Rating:
Were I in an Old Testament mood, I'd simply draw the line at Vol. 4 and start turning heathens into salt. Such a demarcation means folks who bought this comp could cut bait with the awesome-beyond-words "Supernaut" and display their devil horns with pride. Tracks like the turgid "Sabbath Bloody Sabbath" and "Hole in the Sky" sound like watered down Sabbath, especially following various Vol. 4 highlights. Which is a sight better than Sabbath doing their best Cheap Trick impersonation ("Never Say Die"), or Sabbath trying to one-up Blueshammer (as on "Rock 'N' Roll Doctor" and "Dirty Women," both from the misnomered Technical Ecstasy). I guess listeners should be happy Rick Wakeman's contributions to the band's gradual decline or the group's foray into new-wave what-the-fuckness aren't included.
Regardless of how the compilers try to ruin the party, there's no denying what Sabbath once was.

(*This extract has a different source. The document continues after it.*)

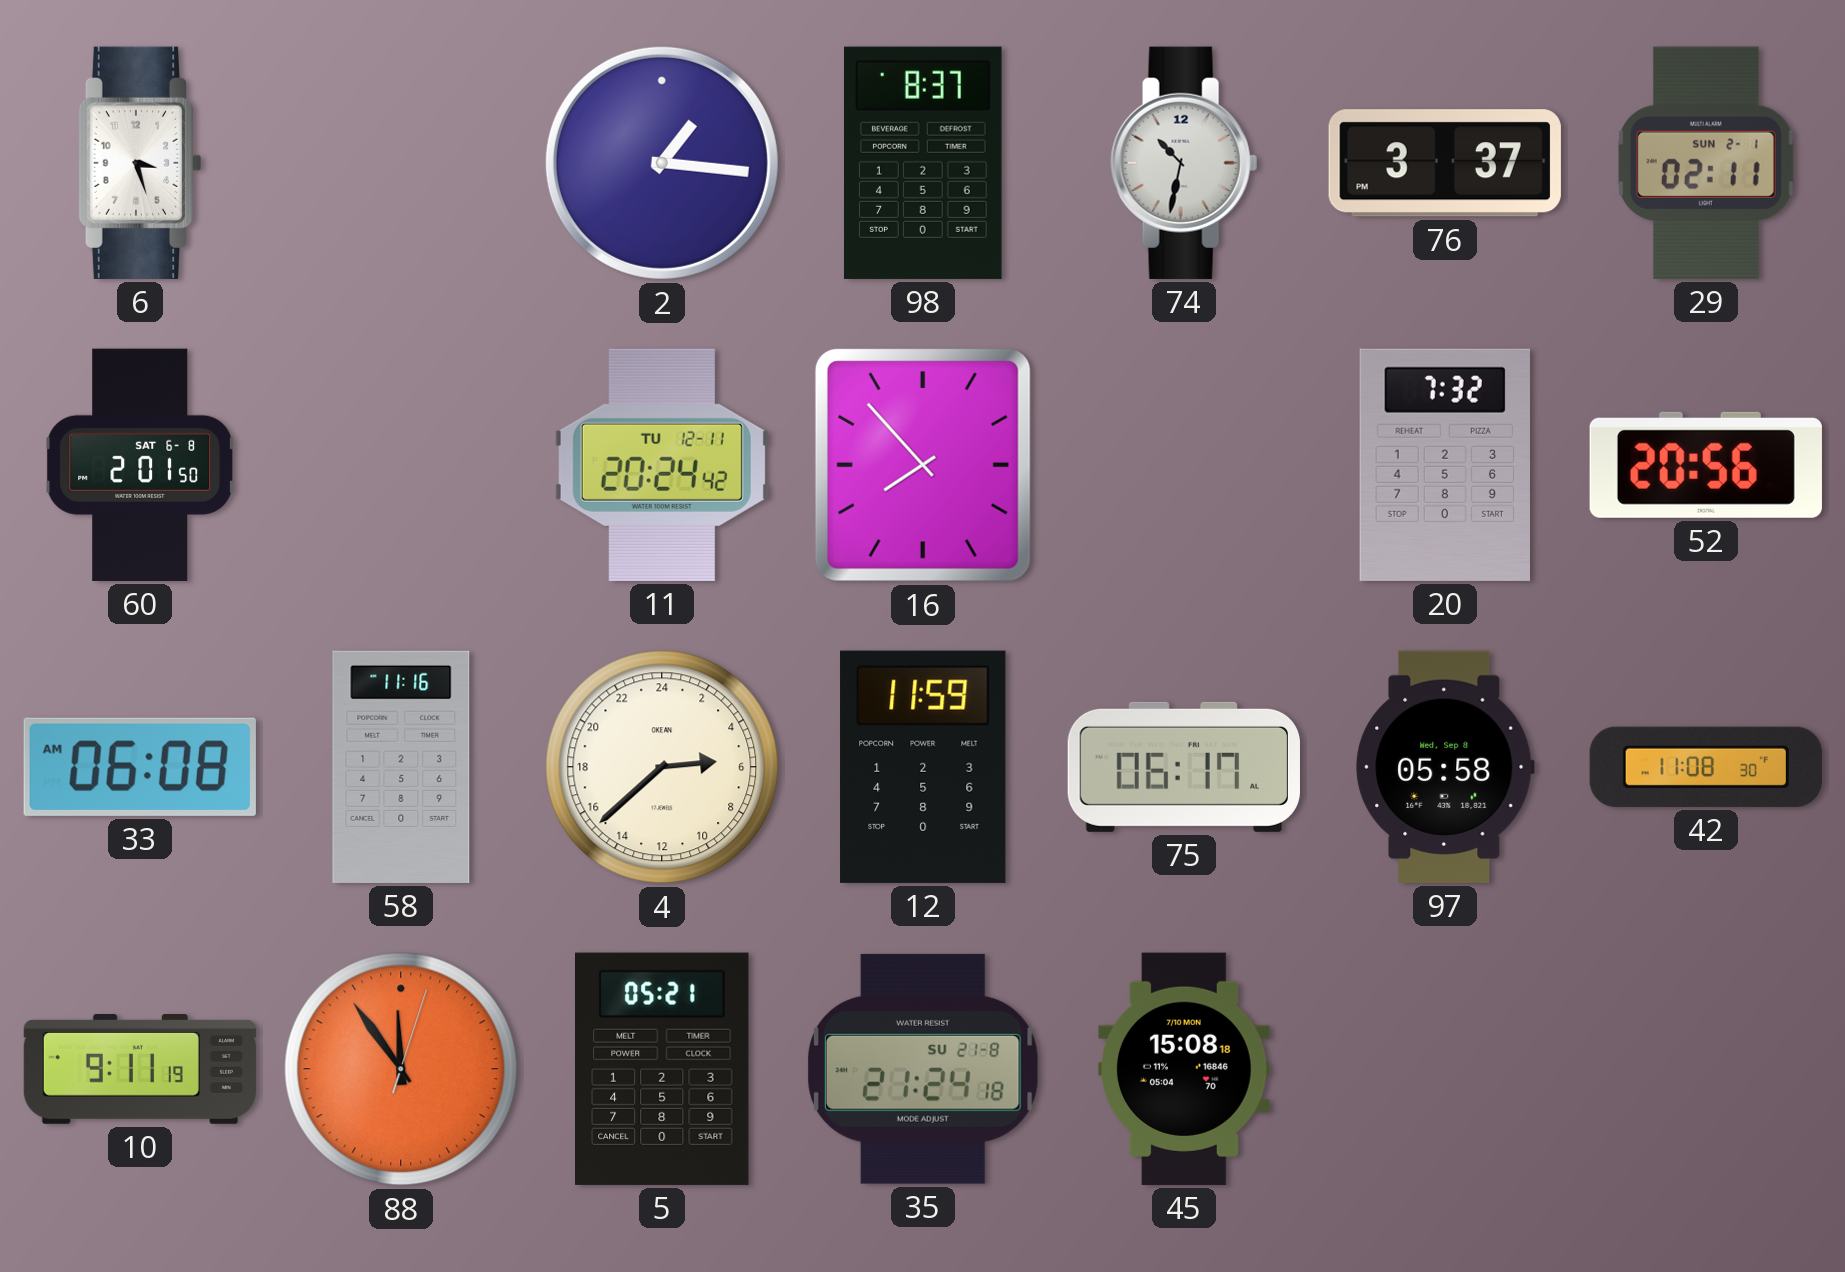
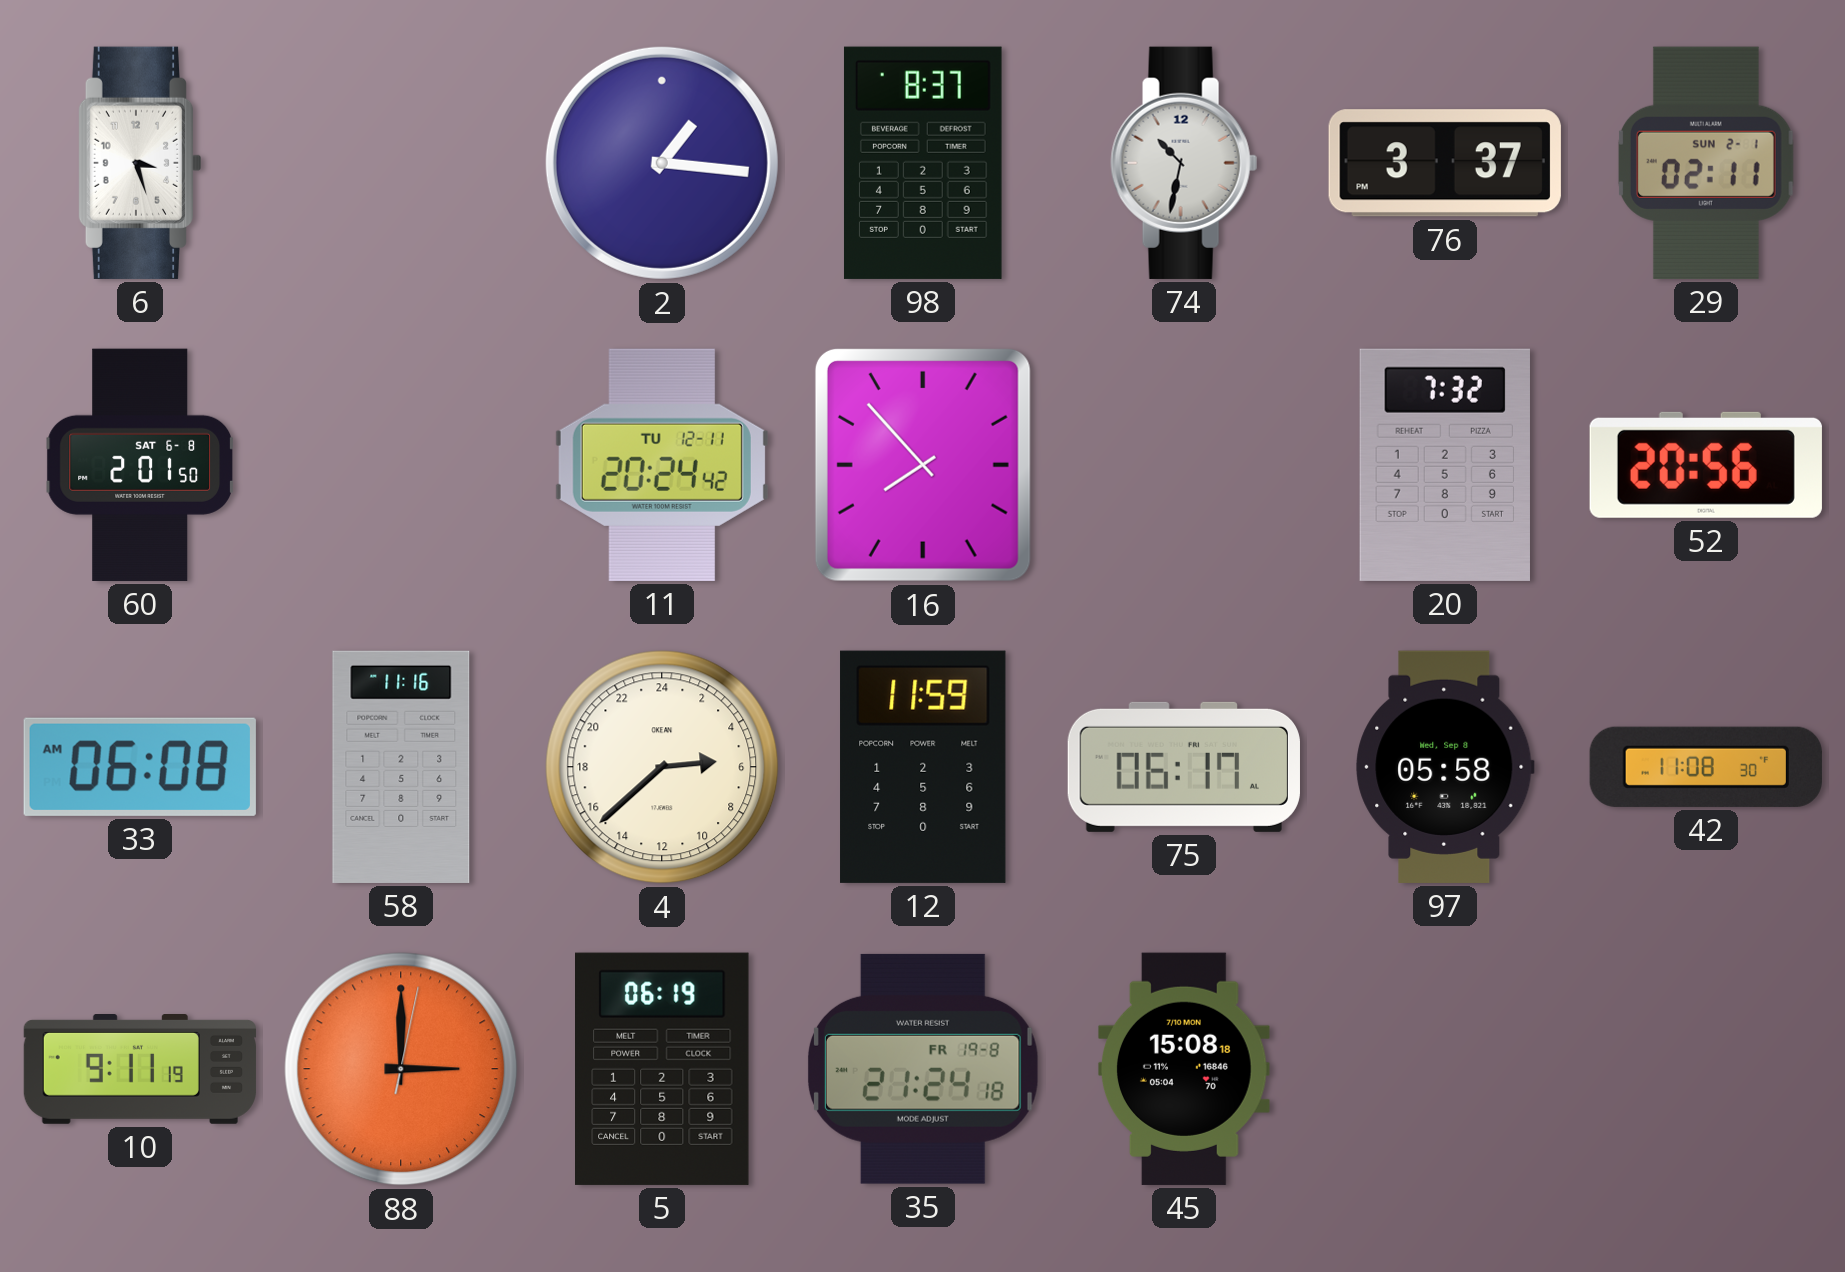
88: 11:54 -> 3:00
5: 05:21 -> 06:19
35 date: SU 21-8 -> FR 19-8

From the first bell toll of "Black Sabbath" until "Supernaut" fades to black 11 tracks later, the band's greatness is unmistakable. Iommi must have brought a few extra virgins to the crossroads when he met up with old Lucifer, as the leads to songs like "War Pigs", "Black Sabbath", and "Iron Man" are inescapable and eternal. (That the compilers saw it fit to indiscriminately chop two minutes off of "Iron Man" is just another strike against this disc.) The group's Gothic interpretation of the blooze is all but perfected on the track which inspired their name. Iommi plays a few notes, Bill Ward crashes his cymbals, Ozzy offers some stanzas concerning devil worship, and cathedrals in fog emerge from the speakers. It's campy as hell, but they play it straight, and it works. Almost 40 years later, the music is still able to evoke this mood perfectly.
Paranoid is the apotheosis of the Sabbath sound, as five minutes on any classic rock station will attest. And there's a very good reason for that-- tracks as played out as "Iron Man" and "War Pigs" still pack a punch, with the production lending the songs a cavernous feel that flatters the group's deceptively simple instrumentation. After that peak, the group refined their sound, which included both sublimely stupid rock stuff like "Sweet Leaf" and the mellotron-aided piano balladry of "Changes". And tracks like the unstoppable "Supernaut" and equally great "Snowblind" hold their own against other high points in the group's catalog. Blame the drugs or plain old sloth, but later attempts to expand the group's palate weren't nearly as successful. After Vol. 4, the band sounded less like Sabbath than like a group that either wanted to be Sabbath or be something else. Including back-to-back examples of this mediocrity to close out this retrospective is not the best way to end things. Of course, this compilation is hardly the best way to pay tribute to Black Sabbath. Those with any interest in checking this stuff out would be better served by either seeking out actual albums or spending the extra cash on the aforementioned two-disc collection of Sabbath's best.